Saved entries
# # #

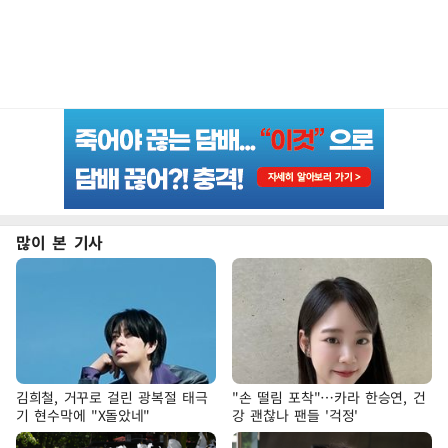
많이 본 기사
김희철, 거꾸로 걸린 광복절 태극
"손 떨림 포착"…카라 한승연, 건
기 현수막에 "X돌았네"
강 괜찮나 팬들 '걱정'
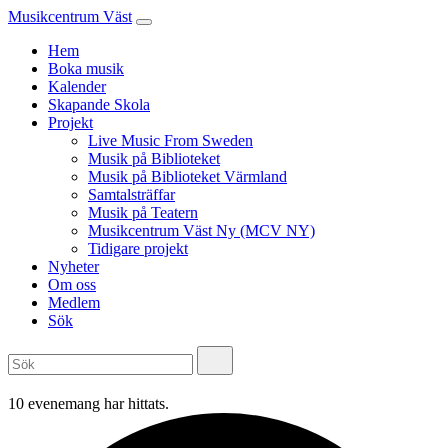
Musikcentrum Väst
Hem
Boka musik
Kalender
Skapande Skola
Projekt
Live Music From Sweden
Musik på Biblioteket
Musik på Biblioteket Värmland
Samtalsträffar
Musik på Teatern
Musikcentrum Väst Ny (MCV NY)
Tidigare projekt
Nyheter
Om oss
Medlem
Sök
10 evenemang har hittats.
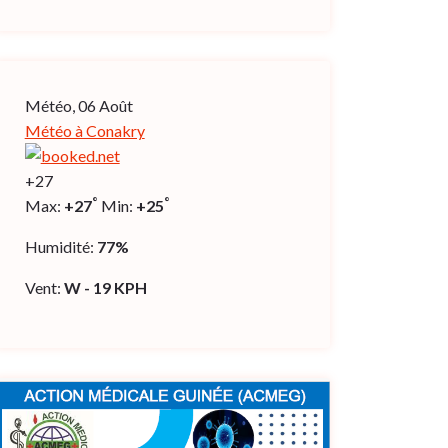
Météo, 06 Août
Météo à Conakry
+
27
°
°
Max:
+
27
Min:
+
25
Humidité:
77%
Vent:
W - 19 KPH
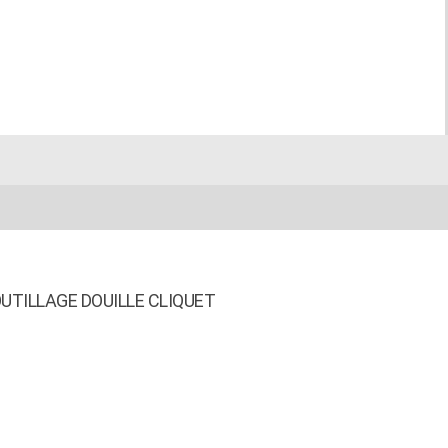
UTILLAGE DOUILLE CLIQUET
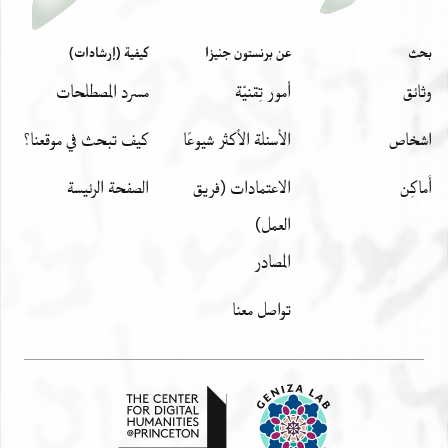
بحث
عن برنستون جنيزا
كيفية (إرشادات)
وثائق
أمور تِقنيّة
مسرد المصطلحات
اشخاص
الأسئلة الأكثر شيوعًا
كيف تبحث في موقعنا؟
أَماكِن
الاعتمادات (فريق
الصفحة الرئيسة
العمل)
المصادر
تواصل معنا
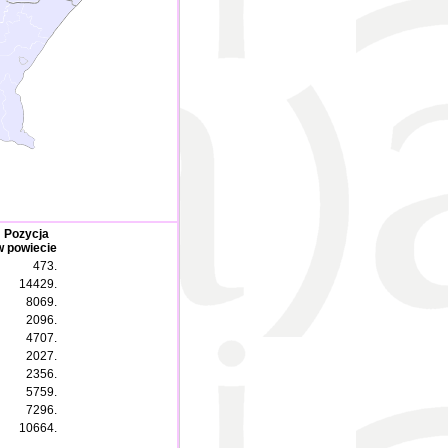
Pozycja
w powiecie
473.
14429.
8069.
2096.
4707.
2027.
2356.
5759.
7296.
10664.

# # #

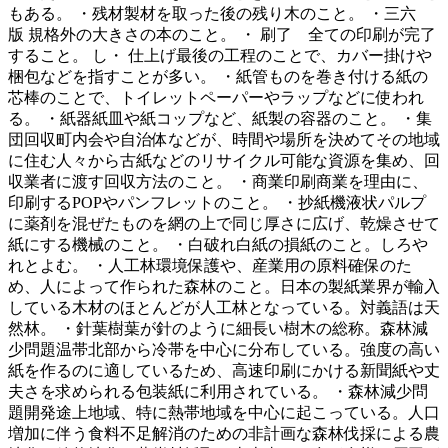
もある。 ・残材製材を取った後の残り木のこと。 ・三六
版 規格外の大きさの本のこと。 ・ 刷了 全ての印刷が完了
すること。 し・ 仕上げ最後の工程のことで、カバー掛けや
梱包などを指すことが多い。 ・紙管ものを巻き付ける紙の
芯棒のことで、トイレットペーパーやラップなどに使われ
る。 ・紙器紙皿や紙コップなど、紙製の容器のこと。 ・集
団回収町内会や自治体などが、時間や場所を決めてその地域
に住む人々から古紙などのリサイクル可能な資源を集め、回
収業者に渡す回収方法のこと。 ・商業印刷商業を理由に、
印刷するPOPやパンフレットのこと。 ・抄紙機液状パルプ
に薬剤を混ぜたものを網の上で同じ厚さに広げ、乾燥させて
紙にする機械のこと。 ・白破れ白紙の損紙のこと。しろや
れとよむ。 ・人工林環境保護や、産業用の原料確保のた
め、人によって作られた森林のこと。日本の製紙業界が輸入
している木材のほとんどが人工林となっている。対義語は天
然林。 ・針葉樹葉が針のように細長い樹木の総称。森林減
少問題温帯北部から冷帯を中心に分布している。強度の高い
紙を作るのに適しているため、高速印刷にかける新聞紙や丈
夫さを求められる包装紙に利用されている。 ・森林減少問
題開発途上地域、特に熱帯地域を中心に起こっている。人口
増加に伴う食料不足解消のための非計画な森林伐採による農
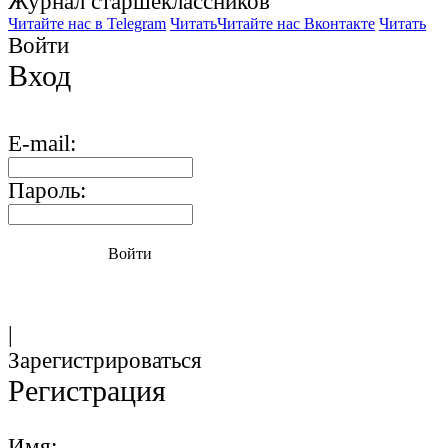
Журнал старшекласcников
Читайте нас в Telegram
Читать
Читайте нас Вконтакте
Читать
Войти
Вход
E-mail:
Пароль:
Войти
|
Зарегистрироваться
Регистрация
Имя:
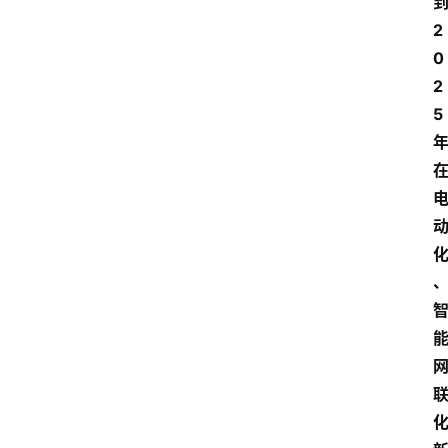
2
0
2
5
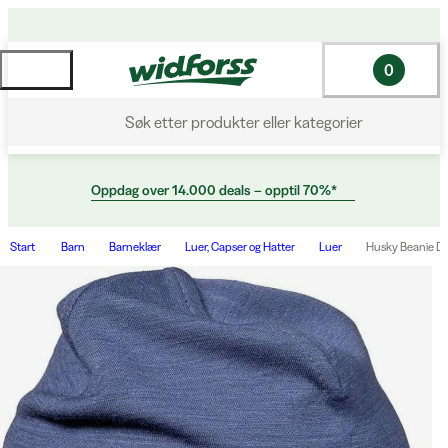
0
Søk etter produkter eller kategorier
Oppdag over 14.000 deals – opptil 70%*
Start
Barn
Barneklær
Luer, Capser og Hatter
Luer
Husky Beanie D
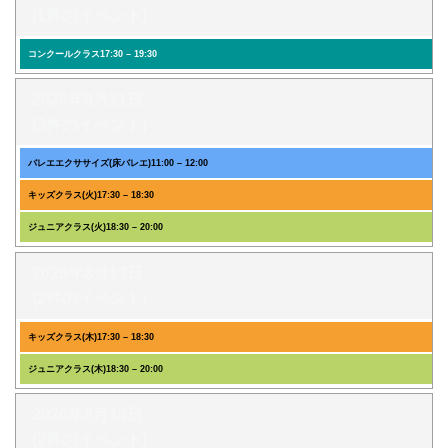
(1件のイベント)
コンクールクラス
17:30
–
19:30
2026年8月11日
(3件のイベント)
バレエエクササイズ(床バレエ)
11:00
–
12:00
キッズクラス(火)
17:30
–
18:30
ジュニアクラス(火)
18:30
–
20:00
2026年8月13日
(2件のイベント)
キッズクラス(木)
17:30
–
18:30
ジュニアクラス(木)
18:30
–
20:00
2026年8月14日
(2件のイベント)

# # #

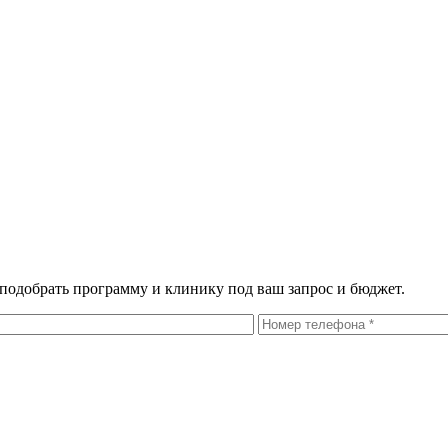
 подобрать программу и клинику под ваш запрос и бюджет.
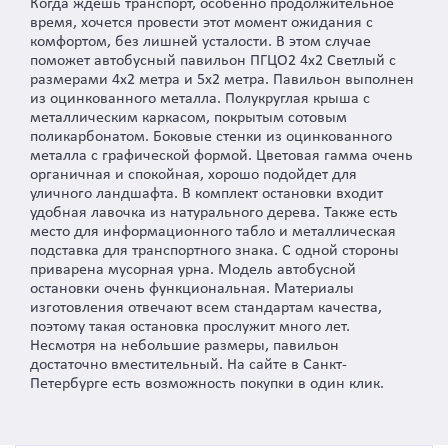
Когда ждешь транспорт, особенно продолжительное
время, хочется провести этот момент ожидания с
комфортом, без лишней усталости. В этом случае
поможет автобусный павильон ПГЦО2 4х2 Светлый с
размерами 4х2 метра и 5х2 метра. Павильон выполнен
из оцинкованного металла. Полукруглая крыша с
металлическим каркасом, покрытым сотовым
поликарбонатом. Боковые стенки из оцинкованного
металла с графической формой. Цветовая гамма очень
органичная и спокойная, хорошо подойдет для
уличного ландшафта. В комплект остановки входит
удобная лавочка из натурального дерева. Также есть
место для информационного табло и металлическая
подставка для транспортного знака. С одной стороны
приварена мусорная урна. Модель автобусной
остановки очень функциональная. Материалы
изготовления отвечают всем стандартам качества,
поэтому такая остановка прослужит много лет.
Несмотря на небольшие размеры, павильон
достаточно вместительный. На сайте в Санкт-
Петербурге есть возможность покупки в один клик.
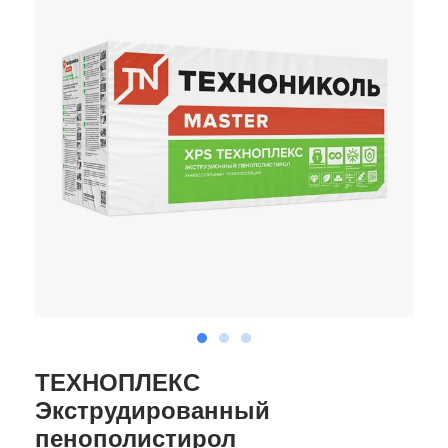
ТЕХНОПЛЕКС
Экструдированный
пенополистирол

# # #

## ASSIGNMENT
When a line in the records holds the string "остановки", copy that line.

## EXERCISE RESPONSE
уличного ландшафта. В комплект остановки входит
остановки очень функциональная. Материалы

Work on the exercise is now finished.